Kiwi military personnel overseas have committed serious crimes, causing reputational damage and racking up hundreds of thousands of dollars in fines in the past five years.
According to extensive documents obtained under the Official Information Act and analysed by 1 NEWS, almost 5000 charges have been laid in the military court against about 3750 NZDF personnel since the beginning of 2013 - almost 20 charges per week, on average.
About 250 of the charges were listed as being laid against personnel serving or stationed overseas, including 24 against personnel involved in the Iraq mission.
New Zealand Chief of Defence Force Air Marshal Kevin Short admitted the number of charges was "high".
But Minister of Defence Ron Mark told 1 NEWS he was not overly concerned by the number of charges laid against personnel deployed in the mission, saying when he visited "everyone spoke very, very highly of our Defence Force personnel over there".
New Zealand in 2015 committed up to 143 NZDF personnel at a time to the joint Kiwi-Australian force at Camp Taji, where their mission is to train Iraqi security forces.
The Iraq charges include a 2016 incident where an NZDF member was convicted of recklessly driving a "mission critical protective vehicle".
Charge reports obtained by 1 NEWS show the offender was fined $2000 and made to write a letter of apology for reputational damage.
Last year, another serviceman in Taji was put in military prison for two weeks after being found guilty of recklessly firing a weapon.
FINES AND COMPENSATION
Overseas and at home, the NZDF imposed fines of about $665,000 during the five-year period, on average about $2500 per week, while compensation and reparation payments of almost $75,000 were also made by personnel, averaging about $280 per week.

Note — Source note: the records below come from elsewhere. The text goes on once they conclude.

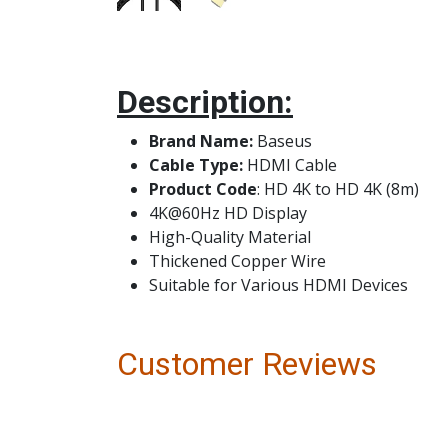
Description:
Brand Name:
Bas
Cable Type:
HDMI Cable
Product Code
: HD 4K to HD 4K (8m)
4K@60Hz HD Display
High-Quality Material
Thickened Copper Wire
Suitable for Various HDMI Devices
Customer Reviews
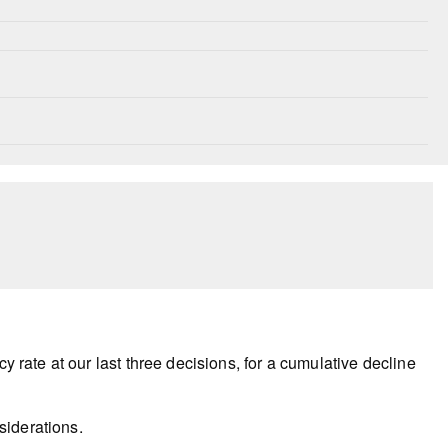
y rate at our last three decisions, for a cumulative decline
siderations.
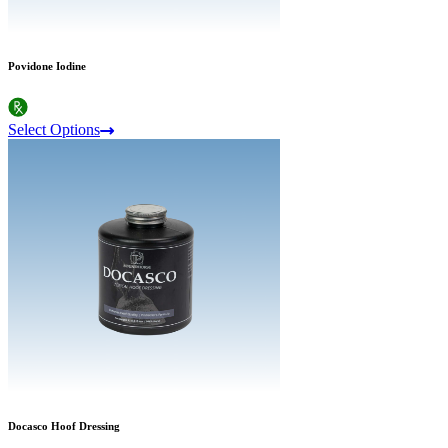
Povidone Iodine
Select Options
Docasco Hoof Dressing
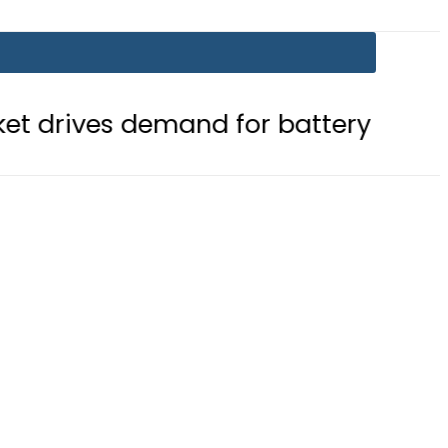
emand for battery storage solutions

New Zealand military personnel also faced a variety of charges over incidents in other countries, including Antarctica, Australia, the USA, Niue, England, Canada, Vanuatu, Samoa, Tonga and Singapore.
Not all the charges in the documents led to convictions and many relate to military discipline matters, but they are interspersed with many hundreds of crimes which also break civil laws.
'NZDF REPRESENTS NEW ZEALAND'
Former US intelligence and defence policy analyst Dr Paul Buchanan said it is not a good look for our military to be committing offences overseas.
"You have to remember, the NZDF represents New Zealand, not only in front of the Iraqis - the locals - but in front of the coalition partners," Dr Buchanan said.
"You have to have the utmost confidence of your allies, as well as the partner militaries you're helping to train.”
Chief of Defence Force Air Marshal Short said of the number of charges against NZDF members involved in the Iraq mission: "It's higher than I thought it would be.
"Anything where our people aren't behaving as we expect can be not only damaging to the individual, but to us in the military, and our reputation with our friends and allies, so those sorts of things we do take very seriously."
Minister Ron Mark said that in terms of the overall number of charges over the past five years, it could seem high to those outside the NZDF because "people get charged in the military for things they may not get charged for [outside] ".
He said there are considerable stresses and strains placed on soldiers and added: "I know from my personal deployments - I spent six years in the Middle East - there are times when it hurts more.”
Mr Mark said Kiwi soldiers are largely respected by overseas military officers and that we are among the most disciplined in the world.
"We have a very proud reputation to live up to, and I think you'll find that in some cases discipline is handed out very quickly because we have a high standard to live up to that was laid down by our forebears."
He said the number of charges "was not being discussed" in regards to whether New Zealand will extend its mission in Iraq.
In Antarctica, an NZDF member was confined to base for more than two weeks and ordered to pay $500 in compensation after damaging the historic Observation Hill Cross in 2015.
The nine-foot wooden cross was erected in 1913 to commemorate the deaths of British explorer Robert Falcon Scott and his party the year before.
In July of 2015, nine NZDF personnel stationed at Camp Mirage in Dubai were charged after being found with alcohol at Al Minhad Airbase - they received fines of up to $2300 each.
In Australia, an NZDF member was caught with class B drugs at Cairns International Airport in 2015 and was fined about $1300 - they paid in cash.